I have 2 query which both aims to select all batchNo that follows 3 conditions:
ClaimStatus must be 95 or 90
CreatedBy = ProviderLink
The minimum dateUpdate should be from 3pm yesterday until when this query was run
Query 1: Outputs 940 rows
SELECT
DISTINCT bh.BatchNo,
bh.Coverage,
DateUploaded = MIN(csa.DateUpdated)
FROM
Registration2..BatchHeader bh with(nolock)
INNER JOIN ClaimsProcess..BatchHeader bhc with(nolock) on bhc.BatchNo = bh.BatchNo
INNER JOIN ClaimsInfo ci with(nolock) on ci.BatchNo = bhc.BatchNo
INNER JOIN Claims c with(nolock) on c.ClaimNo = ci.ClaimNo
INNER JOIN ClaimStatusAudit csa WITH(NOLOCK) on csa.CLAIMNO = ci.ClaimNo
WHERE c.ClaimStatus in('95','90') AND bhc.CreatedBy = 'PROVIDERLINK'
GROUP BY bh.BatchNo, bh.Coverage
HAVING MIN(CSA.DateUpdated) >= convert(varchar(10),GETDATE() -1,110) + ' 15:00:00.000'
Query 2: Outputs 1314 rows
SELECT
DISTINCT bh.BatchNo,
bh.Coverage
FROM Registration2..BatchHeader bh with(nolock)
INNER JOIN ClaimsProcess..BatchHeader bhc with(nolock) on bhc.BatchNo = bh.BatchNo
INNER JOIN ClaimsInfo ci with(nolock) on ci.BatchNo = bhc.BatchNo
INNER JOIN Claims c with(nolock) on c.ClaimNo = ci.ClaimNo
WHERE c.ClaimStatus in('95','90') AND bhc.CreatedBy = 'PROVIDERLINK'
AND (SELECT MIN(DATEUPDATED) FROM CLAIMSTATUSAUDIT WITH(NOLOCK)WHERE CLAIMNO = ci.ClaimNo) >= convert(varchar(10),GETDATE() -1,110) + ' 15:00:00.000'
Though both got the same logic.. they output different number of rows... I would like to know which among the two is more accurate...
BTW.. Both outputs follow the 3 given conditions..
Your assumption is wrong. These two queries are not employing the same logic, simply because of the order in which each clause is evaluated. Clauses are evaluated in the following order (see here for the full article):
From
Where
Group By
Having
Select
Order By
With that detail out of the way, let's analyze why these two queries return a different number of rows.
The reason you're returning a different number of rows is because of when you are filtering for a date prior to after 3pm today.
In Query 1, you're selecting all Batch Numbers and Coverages that meet two conditions:
1. have corresponding records in all joined tables
2. have the desired claim status and were created by "ProviderLink"
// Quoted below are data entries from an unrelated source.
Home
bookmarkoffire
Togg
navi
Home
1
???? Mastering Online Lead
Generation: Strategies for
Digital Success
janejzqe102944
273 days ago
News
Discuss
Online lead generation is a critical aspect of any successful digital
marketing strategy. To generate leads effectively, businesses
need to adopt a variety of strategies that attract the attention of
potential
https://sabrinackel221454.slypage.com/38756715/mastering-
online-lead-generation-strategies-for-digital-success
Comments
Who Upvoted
You get this list of records once the From, Where, and Group by clauses have been executed.
You are then running the aggregate calculation (Min) on that set of data, pulling the minimum DateUpdated, yet you have not yet put any restriction on how the DateUpdated should be limited. So when you then group your data and filter the groups using the Having clause, you're filtering out all records that meet criteria from numbers 1 and 2 above and also had a DateUpdated prior to 3pm today. Let's look at an example.
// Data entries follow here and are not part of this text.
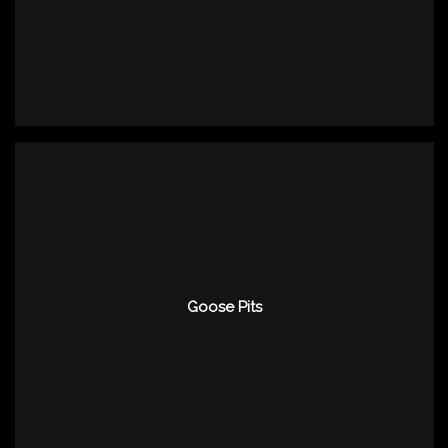
Goose Pits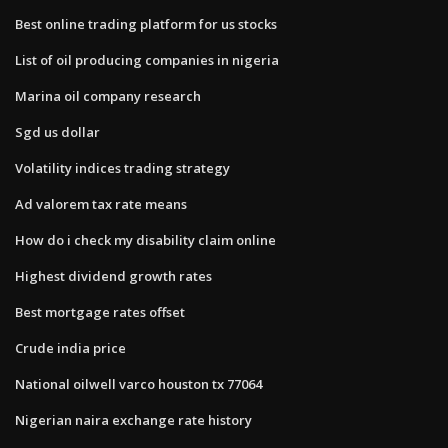
Best online trading platform for us stocks
List of oil producing companies in nigeria
Marina oil company research
Sgd us dollar
Volatility indices trading strategy
Ad valorem tax rate means
How do i check my disability claim online
Highest dividend growth rates
Best mortgage rates offset
Crude india price
National oilwell varco houston tx 77064
Nigerian naira exchange rate history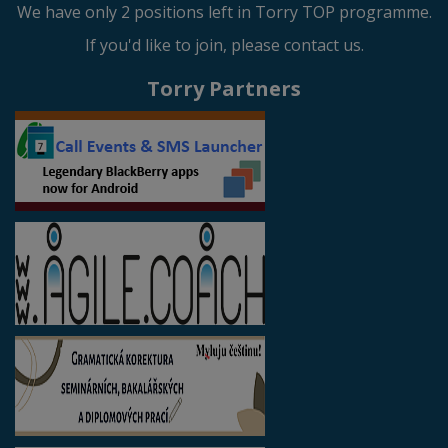
We have only 2 positions left in Torry TOP programme.
If you'd like to join, please contact us.
Torry Partners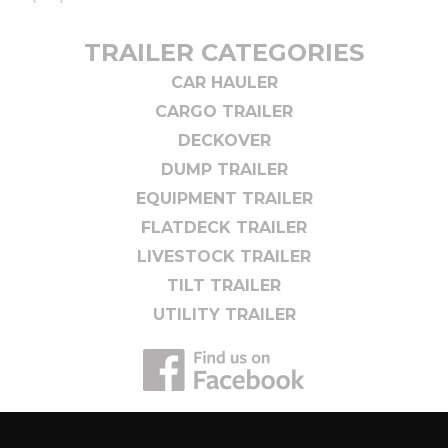
TRAILER CATEGORIES
CAR HAULER
CARGO TRAILER
DECKOVER
DUMP TRAILER
EQUIPMENT TRAILER
FLATDECK TRAILER
LIVESTOCK TRAILER
TILT TRAILER
UTILITY TRAILER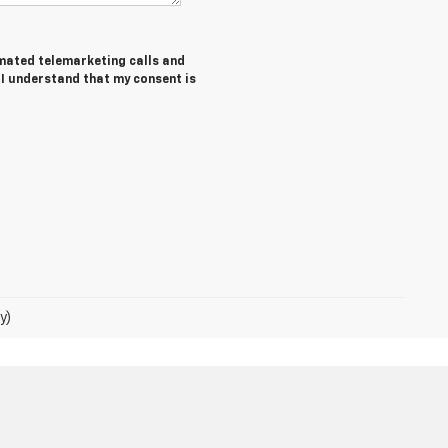
tomated telemarketing calls and
 I understand that my consent is
y)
Record 1 has a BatchNo 123 and Coverage A and was last updated on 4/4/2014 12:00:00.000
Record 2 has a BatchNo 123 and Coverage A and was last updated today at 5/1/2014 3:01:00.000
Assuming Records 1 & 2 have corresponding records in all joined tables, query 1 will pull back the distinct BatchNo and Coverage (123 & A, respectively) and find the minimum DateUpdated which is 4/4/2014 12:00:00.000. Then, once grouped, your Having clause will say the DateUpdated is not greater than today at 3pm, so it will filter the grouped records out.
Query 2, on the other hand, is taking a different approach. It will see Records 1 and 2 as the same in terms of BatchNo & Coverage because those values are identical. However, in the where clause (i.e., the initial filtering process), it's only looking for records where the minimum DateUpdated is greater than today at 3pm, so it's finding Record 2, and returning it in the dataset.
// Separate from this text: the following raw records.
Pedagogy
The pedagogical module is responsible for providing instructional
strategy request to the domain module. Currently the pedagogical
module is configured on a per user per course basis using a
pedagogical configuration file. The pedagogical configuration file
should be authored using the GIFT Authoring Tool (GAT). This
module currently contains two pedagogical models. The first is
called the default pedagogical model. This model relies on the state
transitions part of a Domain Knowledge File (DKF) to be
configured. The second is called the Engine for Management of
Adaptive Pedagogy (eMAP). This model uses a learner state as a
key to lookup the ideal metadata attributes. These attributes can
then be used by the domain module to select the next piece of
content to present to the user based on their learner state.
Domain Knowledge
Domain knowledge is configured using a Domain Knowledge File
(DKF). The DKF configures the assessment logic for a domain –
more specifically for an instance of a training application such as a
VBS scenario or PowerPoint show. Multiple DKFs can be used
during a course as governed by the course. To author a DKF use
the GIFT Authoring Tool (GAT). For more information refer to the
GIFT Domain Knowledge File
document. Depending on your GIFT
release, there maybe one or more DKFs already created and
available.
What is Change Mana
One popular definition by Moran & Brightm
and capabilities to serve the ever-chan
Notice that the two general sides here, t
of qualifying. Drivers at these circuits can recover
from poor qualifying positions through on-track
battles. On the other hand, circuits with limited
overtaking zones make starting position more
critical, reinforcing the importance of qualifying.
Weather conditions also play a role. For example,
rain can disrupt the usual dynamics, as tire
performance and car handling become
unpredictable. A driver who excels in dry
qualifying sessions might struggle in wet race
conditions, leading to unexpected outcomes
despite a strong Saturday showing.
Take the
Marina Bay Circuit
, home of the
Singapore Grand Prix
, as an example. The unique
I think you will find that is the case with the 374 missing records from Dataset 1.
All that said, and with the understanding that we cannot tell you which dataset is better, you'll find that Query 1 will only show groups of distinct BatchNos & Coverages where the minimum DateUpdated among any of the records falling into that group was last updated after 3pm today. This means Query 1 is returning only BatchNos and Coverages which contain very new records.
Query 2 is returning any distinct BatchNo & Coverage groupings where any record within its group was last updated after 3pm today. So which one is right for you?